Alexei Serebryakov como protagonista de


joao lopes
5 Mar 2015 0:24

Não são muitos os títulos da produção russa que chegam ao mercado cinematográfico português. É pena, e não só porque a Rússia possui uma riquíssima e fascinante tradição cinematográfica — também porque por aquilo que vamos podendo descobrir em alguns festivais de cinema, é óbvio que essa tradição ecoa no trabalho dos mais diversos autores contemporâneos.

"Leviatã" é, justamente, um filme que começou por ser consagrado num festival: arrebatou, em Cannes/2014, o prémio de argumento.
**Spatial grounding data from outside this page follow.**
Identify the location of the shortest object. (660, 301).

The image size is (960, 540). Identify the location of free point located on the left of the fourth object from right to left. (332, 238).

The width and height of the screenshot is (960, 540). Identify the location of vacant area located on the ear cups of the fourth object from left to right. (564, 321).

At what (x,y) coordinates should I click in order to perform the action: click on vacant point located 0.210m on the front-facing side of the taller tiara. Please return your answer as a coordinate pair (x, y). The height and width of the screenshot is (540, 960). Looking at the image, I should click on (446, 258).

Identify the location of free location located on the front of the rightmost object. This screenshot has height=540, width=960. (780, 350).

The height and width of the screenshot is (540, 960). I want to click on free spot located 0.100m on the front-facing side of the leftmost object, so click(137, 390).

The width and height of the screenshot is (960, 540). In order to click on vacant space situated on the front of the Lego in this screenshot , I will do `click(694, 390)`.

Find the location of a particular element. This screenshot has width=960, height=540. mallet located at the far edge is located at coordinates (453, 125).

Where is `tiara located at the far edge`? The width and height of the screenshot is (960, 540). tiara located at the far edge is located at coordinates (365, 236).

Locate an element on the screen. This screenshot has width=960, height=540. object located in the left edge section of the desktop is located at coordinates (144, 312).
Partilharam-no Oleg Negin e o realizador Andrey Zvyagintsev, responsáveis por uma história que coloca em cena a vida agitada de uma pequena cidade portuária do mar de Barents, no noroeste da Rússia.
A partir dos problemas de Kolya (Alexei Serebryakov) — encurralado por um munícipe corrupto que se quer apropriar do terreno em que está a sua casa, ao mesmo tempo que tem de enfrentar uma complexa crise conjugal —, somos confrontados com uma teia de acontecimentos em que tudo parece ameaçado por um processo de desagregação humana e moral.
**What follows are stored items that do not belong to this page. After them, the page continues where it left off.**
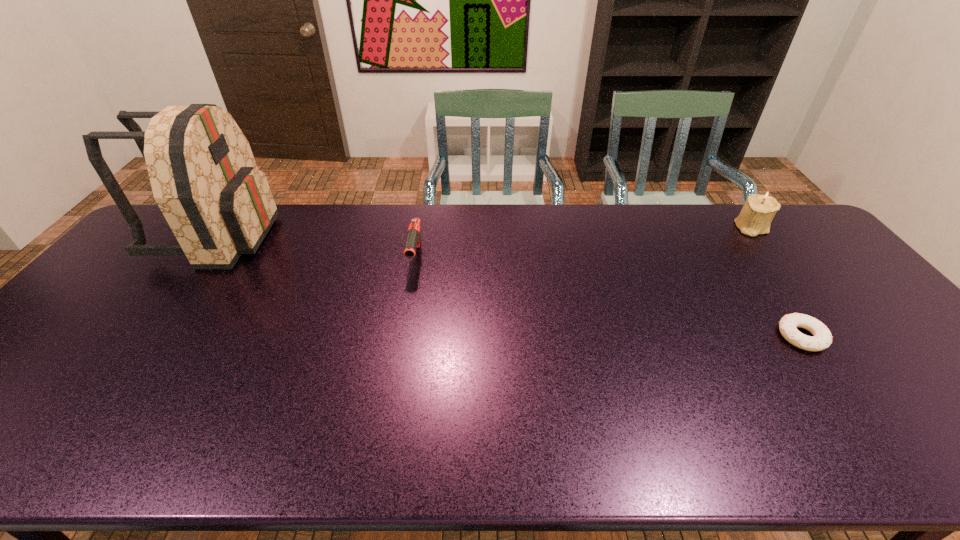 The height and width of the screenshot is (540, 960). In order to click on vacant space that's between the tallest object and the gun in this screenshot , I will do `click(317, 247)`.

The width and height of the screenshot is (960, 540). I want to click on free space between the shortest object and the third object from right to left, so click(x=609, y=297).

Select which object appears as the closest to the third object from right to left. Please provide its 2D coordinates. Your answer should be formatted as a tuple, i.e. [(x, y)], where the tuple contains the x and y coordinates of a point satisfying the conditions above.

[(204, 178)]

Where is `the third closest object relative to the doughnut`? The height and width of the screenshot is (540, 960). the third closest object relative to the doughnut is located at coordinates (204, 178).

This screenshot has height=540, width=960. I want to click on free location that satisfies the following two spatial constraints: 1. at the aiming end of the gun; 2. on the left side of the shortest object, so click(x=402, y=336).

Locate an element on the screen. vacant space that satisfies the following two spatial constraints: 1. on the back side of the nearest object; 2. on the front face of the tallest object is located at coordinates (731, 235).

Where is `free spot that satisfies the following two spatial constraints: 1. on the front face of the backpack; 2. on the left side of the nearest object`? This screenshot has width=960, height=540. free spot that satisfies the following two spatial constraints: 1. on the front face of the backpack; 2. on the left side of the nearest object is located at coordinates (144, 336).

Where is `free space that satisfies the following two spatial constraints: 1. on the front face of the leftmost object; 2. on the back side of the doughnut`? free space that satisfies the following two spatial constraints: 1. on the front face of the leftmost object; 2. on the back side of the doughnut is located at coordinates (144, 336).

Where is `vacant space that satisfies the following two spatial constraints: 1. on the front side of the third shortest object; 2. on the front face of the backpack`? The width and height of the screenshot is (960, 540). vacant space that satisfies the following two spatial constraints: 1. on the front side of the third shortest object; 2. on the front face of the backpack is located at coordinates (758, 235).

Where is `vacant space that satisfies the following two spatial constraints: 1. on the front face of the tallest object; 2. on the back side of the shortest object`? vacant space that satisfies the following two spatial constraints: 1. on the front face of the tallest object; 2. on the back side of the shortest object is located at coordinates (144, 336).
E é, realmente, espantoso o modo como Zvyagintsev reúne elementos capazes de nos dar uma perspectiva crítica da vida daquela cidade, sem nunca deixar de prestar atenção às nuances dos comportamentos humanos — estamos mesmo perante um caso exemplar de equilíbrio dialéctico entre o individual e o colectivo.
Tal como em "O Regresso" (2003) ou "Elena" (2011), Zvyagintsev combina elementos marcados por primitivas ressonâncias simbólicas (a história bíblica de Job foi mesmo uma das inspirações para a elaboração do retrato de Kolya) com uma visão muito directa, metodicamente realista, da vida social e, em particular, do espaço familiar. Dito de outro modo: "Leviatã" propõe uma visão desencantada da Rússia da actualidade, através de um cinema de grande riqueza dramática e narrativa.